● **Requirement**: Pictures aside, copy exactly the lines running from the one with "Africa’s mobile betting" to the end of the records.

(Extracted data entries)
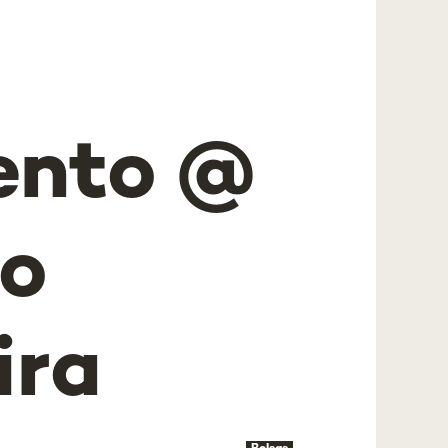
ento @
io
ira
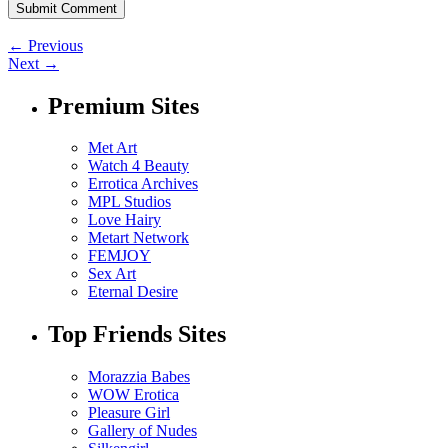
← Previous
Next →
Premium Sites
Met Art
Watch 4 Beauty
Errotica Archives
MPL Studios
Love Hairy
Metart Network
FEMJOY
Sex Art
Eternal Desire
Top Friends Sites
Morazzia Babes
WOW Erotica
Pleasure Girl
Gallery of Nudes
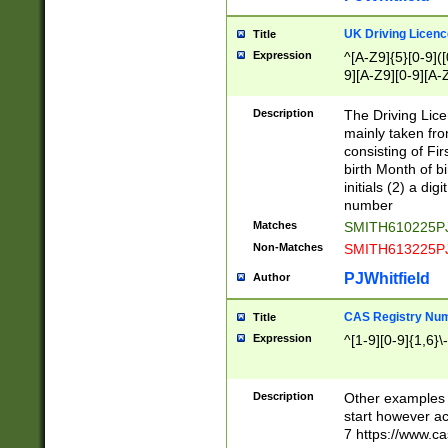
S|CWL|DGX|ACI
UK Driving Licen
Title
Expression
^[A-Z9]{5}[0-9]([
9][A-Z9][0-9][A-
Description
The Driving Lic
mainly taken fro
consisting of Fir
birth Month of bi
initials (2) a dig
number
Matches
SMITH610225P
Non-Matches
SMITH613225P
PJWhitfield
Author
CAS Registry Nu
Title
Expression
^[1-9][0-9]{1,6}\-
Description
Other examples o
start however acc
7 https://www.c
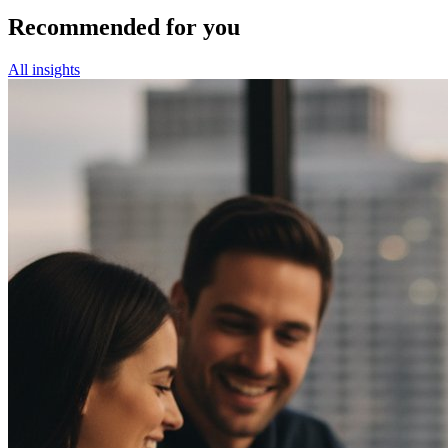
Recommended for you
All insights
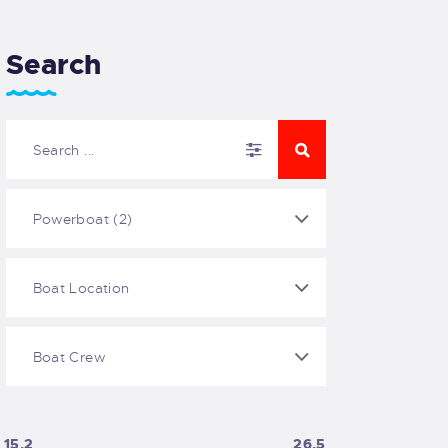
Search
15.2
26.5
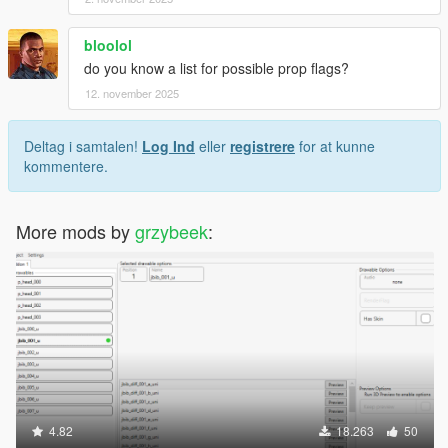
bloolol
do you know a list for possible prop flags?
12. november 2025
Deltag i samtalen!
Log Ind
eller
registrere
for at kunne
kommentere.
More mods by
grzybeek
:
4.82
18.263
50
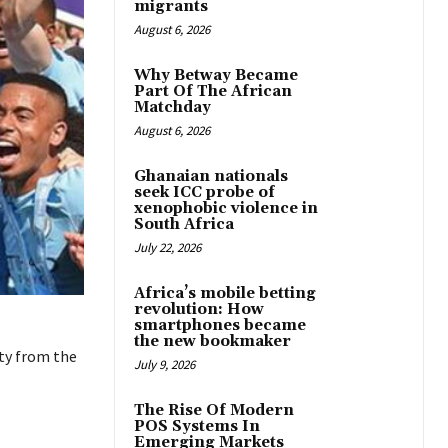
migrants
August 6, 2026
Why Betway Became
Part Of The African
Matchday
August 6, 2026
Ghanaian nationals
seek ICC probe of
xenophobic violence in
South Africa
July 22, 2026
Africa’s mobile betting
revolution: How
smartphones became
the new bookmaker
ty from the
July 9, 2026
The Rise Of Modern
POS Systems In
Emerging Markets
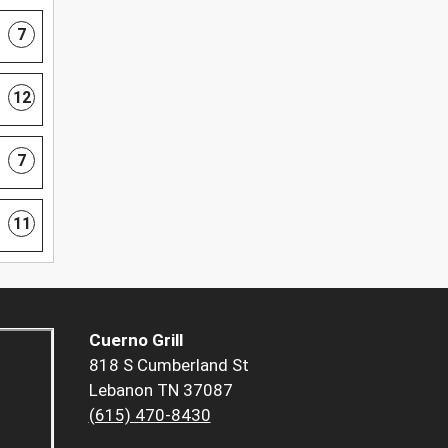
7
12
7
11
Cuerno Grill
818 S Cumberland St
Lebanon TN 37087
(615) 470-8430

● **The answer**:
Africa’s mobile betting
revolution: How
smartphones became
the new bookmaker
ty from the
July 9, 2026
The Rise Of Modern
POS Systems In
Emerging Markets
7
12
7
11
Cuerno Grill
818 S Cumberland St
Lebanon TN 37087
(615) 470-8430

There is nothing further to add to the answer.